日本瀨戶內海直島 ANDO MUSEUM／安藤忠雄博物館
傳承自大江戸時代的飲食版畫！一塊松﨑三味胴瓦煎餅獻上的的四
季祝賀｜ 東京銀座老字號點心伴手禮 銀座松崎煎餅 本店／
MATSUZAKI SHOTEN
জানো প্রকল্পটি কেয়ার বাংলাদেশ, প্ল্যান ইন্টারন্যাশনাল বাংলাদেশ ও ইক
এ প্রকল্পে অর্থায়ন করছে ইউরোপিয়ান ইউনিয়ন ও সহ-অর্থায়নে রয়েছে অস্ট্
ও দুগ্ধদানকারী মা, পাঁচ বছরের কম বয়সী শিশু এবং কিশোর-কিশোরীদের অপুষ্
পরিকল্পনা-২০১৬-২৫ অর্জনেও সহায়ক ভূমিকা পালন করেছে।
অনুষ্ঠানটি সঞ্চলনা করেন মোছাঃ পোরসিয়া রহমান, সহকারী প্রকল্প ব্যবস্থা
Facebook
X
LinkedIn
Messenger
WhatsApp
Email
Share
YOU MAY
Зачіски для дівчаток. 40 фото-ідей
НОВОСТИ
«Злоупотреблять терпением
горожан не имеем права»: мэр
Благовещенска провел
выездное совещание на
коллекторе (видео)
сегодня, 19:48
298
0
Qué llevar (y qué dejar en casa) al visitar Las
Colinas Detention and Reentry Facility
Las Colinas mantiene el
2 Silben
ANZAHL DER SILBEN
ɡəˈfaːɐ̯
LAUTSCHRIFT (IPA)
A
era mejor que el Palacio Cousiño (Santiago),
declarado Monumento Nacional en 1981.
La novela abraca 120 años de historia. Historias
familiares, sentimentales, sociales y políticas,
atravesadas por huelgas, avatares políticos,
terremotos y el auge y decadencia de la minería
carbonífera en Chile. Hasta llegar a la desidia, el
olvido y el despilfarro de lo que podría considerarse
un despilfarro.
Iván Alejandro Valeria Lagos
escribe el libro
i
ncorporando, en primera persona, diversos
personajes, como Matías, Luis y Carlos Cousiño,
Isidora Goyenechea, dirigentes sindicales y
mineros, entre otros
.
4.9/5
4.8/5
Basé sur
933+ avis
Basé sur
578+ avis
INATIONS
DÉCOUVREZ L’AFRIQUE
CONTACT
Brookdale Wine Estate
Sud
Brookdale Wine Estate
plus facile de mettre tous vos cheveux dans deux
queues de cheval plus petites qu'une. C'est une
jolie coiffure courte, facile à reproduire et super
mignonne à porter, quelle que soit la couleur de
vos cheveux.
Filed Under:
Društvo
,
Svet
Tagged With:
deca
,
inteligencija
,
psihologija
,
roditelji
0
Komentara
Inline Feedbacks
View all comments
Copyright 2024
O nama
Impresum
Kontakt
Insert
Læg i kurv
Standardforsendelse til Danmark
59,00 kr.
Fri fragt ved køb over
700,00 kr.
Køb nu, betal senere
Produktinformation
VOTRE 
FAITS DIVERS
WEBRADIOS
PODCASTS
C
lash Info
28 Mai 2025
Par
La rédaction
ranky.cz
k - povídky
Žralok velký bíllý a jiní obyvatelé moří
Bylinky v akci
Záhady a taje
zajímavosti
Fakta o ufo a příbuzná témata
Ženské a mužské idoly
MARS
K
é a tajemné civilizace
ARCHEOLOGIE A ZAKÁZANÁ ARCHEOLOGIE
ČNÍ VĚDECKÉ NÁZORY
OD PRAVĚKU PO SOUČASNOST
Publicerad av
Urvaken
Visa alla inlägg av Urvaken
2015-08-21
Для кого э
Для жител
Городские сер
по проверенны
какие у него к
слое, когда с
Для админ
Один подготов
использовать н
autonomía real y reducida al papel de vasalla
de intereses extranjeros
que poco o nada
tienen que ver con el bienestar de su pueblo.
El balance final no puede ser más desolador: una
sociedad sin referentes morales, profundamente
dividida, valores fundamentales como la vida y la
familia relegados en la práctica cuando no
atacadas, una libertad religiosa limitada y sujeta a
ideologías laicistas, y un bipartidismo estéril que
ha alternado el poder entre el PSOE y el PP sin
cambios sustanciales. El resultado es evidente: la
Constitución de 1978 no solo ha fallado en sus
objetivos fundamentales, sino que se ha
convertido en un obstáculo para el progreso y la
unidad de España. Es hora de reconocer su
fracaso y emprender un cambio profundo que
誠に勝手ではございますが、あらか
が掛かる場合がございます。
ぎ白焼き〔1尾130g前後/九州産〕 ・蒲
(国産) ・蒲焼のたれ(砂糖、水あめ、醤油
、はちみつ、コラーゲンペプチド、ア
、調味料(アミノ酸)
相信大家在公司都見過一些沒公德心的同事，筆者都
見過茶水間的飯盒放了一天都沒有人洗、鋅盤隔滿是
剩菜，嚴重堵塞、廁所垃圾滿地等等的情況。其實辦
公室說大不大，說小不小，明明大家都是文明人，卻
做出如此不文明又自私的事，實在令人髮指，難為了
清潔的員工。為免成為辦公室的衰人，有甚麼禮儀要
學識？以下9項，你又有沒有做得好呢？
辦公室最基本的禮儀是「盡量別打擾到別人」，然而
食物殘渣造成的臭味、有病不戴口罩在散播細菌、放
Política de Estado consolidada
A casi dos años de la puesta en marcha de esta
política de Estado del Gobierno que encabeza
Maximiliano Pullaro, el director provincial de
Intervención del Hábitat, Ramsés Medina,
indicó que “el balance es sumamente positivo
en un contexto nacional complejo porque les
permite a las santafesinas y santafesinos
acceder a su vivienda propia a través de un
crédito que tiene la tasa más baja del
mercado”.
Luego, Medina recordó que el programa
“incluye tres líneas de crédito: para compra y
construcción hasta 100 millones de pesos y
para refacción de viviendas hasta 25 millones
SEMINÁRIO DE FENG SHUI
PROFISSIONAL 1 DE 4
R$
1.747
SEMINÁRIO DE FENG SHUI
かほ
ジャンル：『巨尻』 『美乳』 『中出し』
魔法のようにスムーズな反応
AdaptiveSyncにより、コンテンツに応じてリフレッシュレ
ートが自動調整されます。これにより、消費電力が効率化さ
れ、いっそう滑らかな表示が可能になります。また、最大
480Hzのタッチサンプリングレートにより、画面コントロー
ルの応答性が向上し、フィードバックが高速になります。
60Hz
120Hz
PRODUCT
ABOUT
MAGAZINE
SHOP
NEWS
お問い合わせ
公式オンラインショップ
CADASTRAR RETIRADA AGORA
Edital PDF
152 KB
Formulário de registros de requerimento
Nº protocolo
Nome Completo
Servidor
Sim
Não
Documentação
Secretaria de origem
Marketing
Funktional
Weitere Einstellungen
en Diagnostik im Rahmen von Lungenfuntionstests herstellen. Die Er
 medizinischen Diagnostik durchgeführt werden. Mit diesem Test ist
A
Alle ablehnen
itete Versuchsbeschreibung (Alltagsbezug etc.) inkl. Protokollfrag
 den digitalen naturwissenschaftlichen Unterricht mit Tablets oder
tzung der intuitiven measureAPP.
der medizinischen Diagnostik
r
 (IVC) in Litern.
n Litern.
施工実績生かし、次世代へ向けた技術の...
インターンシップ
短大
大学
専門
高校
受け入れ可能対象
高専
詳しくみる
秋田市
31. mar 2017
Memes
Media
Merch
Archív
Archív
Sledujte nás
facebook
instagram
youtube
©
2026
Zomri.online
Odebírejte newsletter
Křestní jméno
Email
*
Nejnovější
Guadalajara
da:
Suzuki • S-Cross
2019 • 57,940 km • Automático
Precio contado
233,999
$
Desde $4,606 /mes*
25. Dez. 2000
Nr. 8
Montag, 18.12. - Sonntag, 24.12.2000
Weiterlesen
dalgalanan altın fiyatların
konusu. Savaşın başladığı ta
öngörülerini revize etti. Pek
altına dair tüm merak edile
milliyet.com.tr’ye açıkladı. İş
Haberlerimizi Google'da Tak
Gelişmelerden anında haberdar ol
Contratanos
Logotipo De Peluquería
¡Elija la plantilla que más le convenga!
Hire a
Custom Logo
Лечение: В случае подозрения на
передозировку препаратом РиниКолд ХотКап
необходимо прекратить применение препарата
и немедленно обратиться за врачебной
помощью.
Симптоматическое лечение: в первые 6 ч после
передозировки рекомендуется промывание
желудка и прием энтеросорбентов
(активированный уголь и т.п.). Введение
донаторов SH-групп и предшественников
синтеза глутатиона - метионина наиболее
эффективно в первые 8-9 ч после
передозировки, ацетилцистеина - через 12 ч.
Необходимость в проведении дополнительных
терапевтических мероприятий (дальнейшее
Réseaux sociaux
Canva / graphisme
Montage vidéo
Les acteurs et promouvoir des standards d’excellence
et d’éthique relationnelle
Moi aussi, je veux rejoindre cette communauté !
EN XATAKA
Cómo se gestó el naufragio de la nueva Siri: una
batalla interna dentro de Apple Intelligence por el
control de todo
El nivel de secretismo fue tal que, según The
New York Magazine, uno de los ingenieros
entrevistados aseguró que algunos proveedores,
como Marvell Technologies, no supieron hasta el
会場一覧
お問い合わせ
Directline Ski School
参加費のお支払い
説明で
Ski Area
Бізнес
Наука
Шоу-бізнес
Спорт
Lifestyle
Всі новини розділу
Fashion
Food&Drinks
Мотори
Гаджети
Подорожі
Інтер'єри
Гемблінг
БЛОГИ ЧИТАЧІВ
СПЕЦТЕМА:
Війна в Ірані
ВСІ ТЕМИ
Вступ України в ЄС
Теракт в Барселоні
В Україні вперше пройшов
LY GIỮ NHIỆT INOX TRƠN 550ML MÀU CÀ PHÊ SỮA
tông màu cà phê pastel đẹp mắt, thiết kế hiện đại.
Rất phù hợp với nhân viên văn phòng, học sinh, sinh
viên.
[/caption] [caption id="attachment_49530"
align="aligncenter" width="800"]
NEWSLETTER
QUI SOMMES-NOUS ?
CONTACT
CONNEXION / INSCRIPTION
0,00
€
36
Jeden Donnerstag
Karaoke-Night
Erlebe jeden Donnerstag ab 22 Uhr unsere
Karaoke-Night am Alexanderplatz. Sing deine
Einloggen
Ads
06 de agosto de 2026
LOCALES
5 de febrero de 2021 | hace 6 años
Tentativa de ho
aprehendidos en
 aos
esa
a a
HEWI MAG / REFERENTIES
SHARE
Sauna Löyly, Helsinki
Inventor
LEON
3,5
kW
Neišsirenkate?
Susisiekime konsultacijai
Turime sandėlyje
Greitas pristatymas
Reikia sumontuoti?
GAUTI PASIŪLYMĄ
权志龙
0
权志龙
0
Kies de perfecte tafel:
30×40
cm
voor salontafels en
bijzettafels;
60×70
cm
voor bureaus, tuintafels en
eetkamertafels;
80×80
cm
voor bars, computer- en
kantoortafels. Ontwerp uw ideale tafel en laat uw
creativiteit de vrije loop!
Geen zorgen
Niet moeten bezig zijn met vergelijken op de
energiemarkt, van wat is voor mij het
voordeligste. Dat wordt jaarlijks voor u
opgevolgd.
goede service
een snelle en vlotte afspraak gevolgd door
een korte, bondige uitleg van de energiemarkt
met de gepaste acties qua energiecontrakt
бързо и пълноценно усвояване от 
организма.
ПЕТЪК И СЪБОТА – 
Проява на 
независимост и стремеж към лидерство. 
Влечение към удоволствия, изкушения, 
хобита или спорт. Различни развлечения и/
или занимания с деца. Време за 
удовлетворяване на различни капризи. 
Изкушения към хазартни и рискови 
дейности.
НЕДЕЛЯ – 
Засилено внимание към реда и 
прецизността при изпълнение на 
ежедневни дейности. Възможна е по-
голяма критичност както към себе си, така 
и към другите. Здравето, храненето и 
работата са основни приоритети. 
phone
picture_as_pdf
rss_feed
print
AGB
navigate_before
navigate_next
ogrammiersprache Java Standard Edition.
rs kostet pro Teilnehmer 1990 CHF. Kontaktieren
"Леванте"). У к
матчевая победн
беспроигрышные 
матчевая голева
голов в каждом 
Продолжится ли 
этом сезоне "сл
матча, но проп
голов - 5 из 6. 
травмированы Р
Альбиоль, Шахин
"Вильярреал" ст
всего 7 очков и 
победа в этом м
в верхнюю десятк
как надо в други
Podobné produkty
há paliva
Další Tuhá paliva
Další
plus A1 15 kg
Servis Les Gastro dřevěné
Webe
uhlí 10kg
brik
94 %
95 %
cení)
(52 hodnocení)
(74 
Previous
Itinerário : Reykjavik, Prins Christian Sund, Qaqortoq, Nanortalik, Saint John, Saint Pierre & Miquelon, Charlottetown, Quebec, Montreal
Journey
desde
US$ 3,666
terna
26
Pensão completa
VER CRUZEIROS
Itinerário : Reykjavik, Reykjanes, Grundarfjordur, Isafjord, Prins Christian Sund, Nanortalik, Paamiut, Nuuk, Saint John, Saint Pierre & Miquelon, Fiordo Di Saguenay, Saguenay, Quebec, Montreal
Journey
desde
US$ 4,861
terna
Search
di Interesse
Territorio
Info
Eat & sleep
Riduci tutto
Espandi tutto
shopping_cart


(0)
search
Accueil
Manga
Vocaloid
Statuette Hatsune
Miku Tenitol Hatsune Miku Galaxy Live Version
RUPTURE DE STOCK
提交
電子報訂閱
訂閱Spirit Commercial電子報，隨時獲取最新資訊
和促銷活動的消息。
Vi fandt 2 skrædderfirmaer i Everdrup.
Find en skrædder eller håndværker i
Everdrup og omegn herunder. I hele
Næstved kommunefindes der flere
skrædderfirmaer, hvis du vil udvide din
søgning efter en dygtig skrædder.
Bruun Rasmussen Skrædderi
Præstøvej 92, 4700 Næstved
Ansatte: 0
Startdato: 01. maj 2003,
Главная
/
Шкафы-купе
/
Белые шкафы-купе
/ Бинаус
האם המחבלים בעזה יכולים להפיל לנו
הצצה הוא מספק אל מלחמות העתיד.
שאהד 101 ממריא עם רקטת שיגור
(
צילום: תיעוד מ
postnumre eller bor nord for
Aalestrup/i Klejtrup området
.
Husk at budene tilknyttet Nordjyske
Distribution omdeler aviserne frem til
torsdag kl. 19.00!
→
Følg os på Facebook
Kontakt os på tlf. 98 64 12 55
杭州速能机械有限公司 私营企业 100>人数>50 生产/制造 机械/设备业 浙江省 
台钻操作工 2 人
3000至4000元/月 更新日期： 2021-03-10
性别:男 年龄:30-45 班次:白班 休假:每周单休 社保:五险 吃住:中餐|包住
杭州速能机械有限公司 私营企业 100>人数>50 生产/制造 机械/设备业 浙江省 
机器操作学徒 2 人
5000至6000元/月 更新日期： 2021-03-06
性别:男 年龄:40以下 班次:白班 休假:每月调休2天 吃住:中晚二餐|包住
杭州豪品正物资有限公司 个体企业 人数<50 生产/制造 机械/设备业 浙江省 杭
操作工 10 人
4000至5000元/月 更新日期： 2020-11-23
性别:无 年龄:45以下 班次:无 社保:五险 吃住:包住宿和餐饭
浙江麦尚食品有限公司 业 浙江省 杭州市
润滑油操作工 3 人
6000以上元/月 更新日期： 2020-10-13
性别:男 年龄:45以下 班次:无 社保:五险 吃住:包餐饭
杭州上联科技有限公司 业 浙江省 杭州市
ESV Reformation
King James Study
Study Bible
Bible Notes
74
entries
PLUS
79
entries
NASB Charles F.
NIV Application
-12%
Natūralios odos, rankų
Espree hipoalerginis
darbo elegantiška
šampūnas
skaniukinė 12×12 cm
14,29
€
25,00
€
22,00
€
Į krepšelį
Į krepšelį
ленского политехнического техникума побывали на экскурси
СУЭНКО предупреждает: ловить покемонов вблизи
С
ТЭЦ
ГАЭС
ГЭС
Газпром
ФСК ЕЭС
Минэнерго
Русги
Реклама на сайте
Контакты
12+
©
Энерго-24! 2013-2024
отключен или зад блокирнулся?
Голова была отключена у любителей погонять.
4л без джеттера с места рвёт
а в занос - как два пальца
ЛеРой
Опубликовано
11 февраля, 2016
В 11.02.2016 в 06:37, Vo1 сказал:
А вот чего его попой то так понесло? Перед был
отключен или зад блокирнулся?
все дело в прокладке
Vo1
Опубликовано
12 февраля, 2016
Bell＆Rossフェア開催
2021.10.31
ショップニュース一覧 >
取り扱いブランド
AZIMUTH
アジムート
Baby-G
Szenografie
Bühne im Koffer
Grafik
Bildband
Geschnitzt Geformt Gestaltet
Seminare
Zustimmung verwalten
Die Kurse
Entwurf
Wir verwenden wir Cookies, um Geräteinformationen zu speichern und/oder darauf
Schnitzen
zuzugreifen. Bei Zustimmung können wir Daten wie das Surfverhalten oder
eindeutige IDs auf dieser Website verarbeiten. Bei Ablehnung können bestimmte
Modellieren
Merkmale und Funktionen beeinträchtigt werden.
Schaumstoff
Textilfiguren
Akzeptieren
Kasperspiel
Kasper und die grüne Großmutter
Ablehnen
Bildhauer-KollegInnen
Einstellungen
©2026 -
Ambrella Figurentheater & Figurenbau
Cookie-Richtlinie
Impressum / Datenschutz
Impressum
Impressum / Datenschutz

→ TASK DIRECTIONS
Each line of the records above, from the first through the one containing "Fakta o ufo a příbuzná témata", is to be retyped exactly; no other line belongs.

→ ANSWER TO THE PROBLEM
日本瀨戶內海直島 ANDO MUSEUM／安藤忠雄博物館
傳承自大江戸時代的飲食版畫！一塊松﨑三味胴瓦煎餅獻上的的四
季祝賀｜ 東京銀座老字號點心伴手禮 銀座松崎煎餅 本店／
MATSUZAKI SHOTEN
জানো প্রকল্পটি কেয়ার বাংলাদেশ, প্ল্যান ইন্টারন্যাশনাল বাংলাদেশ ও ইক
এ প্রকল্পে অর্থায়ন করছে ইউরোপিয়ান ইউনিয়ন ও সহ-অর্থায়নে রয়েছে অস্ট্
ও দুগ্ধদানকারী মা, পাঁচ বছরের কম বয়সী শিশু এবং কিশোর-কিশোরীদের অপুষ্
পরিকল্পনা-২০১৬-২৫ অর্জনেও সহায়ক ভূমিকা পালন করেছে।
অনুষ্ঠানটি সঞ্চলনা করেন মোছাঃ পোরসিয়া রহমান, সহকারী প্রকল্প ব্যবস্থা
Facebook
X
LinkedIn
Messenger
WhatsApp
Email
Share
YOU MAY
Зачіски для дівчаток. 40 фото-ідей
НОВОСТИ
«Злоупотреблять терпением
горожан не имеем права»: мэр
Благовещенска провел
выездное совещание на
коллекторе (видео)
сегодня, 19:48
298
0
Qué llevar (y qué dejar en casa) al visitar Las
Colinas Detention and Reentry Facility
Las Colinas mantiene el
2 Silben
ANZAHL DER SILBEN
ɡəˈfaːɐ̯
LAUTSCHRIFT (IPA)
A
era mejor que el Palacio Cousiño (Santiago),
declarado Monumento Nacional en 1981.
La novela abraca 120 años de historia. Historias
familiares, sentimentales, sociales y políticas,
atravesadas por huelgas, avatares políticos,
terremotos y el auge y decadencia de la minería
carbonífera en Chile. Hasta llegar a la desidia, el
olvido y el despilfarro de lo que podría considerarse
un despilfarro.
Iván Alejandro Valeria Lagos
escribe el libro
i
ncorporando, en primera persona, diversos
personajes, como Matías, Luis y Carlos Cousiño,
Isidora Goyenechea, dirigentes sindicales y
mineros, entre otros
.
4.9/5
4.8/5
Basé sur
933+ avis
Basé sur
578+ avis
INATIONS
DÉCOUVREZ L’AFRIQUE
CONTACT
Brookdale Wine Estate
Sud
Brookdale Wine Estate
plus facile de mettre tous vos cheveux dans deux
queues de cheval plus petites qu'une. C'est une
jolie coiffure courte, facile à reproduire et super
mignonne à porter, quelle que soit la couleur de
vos cheveux.
Filed Under:
Društvo
,
Svet
Tagged With:
deca
,
inteligencija
,
psihologija
,
roditelji
0
Komentara
Inline Feedbacks
View all comments
Copyright 2024
O nama
Impresum
Kontakt
Insert
Læg i kurv
Standardforsendelse til Danmark
59,00 kr.
Fri fragt ved køb over
700,00 kr.
Køb nu, betal senere
Produktinformation
VOTRE 
FAITS DIVERS
WEBRADIOS
PODCASTS
C
lash Info
28 Mai 2025
Par
La rédaction
ranky.cz
k - povídky
Žralok velký bíllý a jiní obyvatelé moří
Bylinky v akci
Záhady a taje
zajímavosti
Fakta o ufo a příbuzná témata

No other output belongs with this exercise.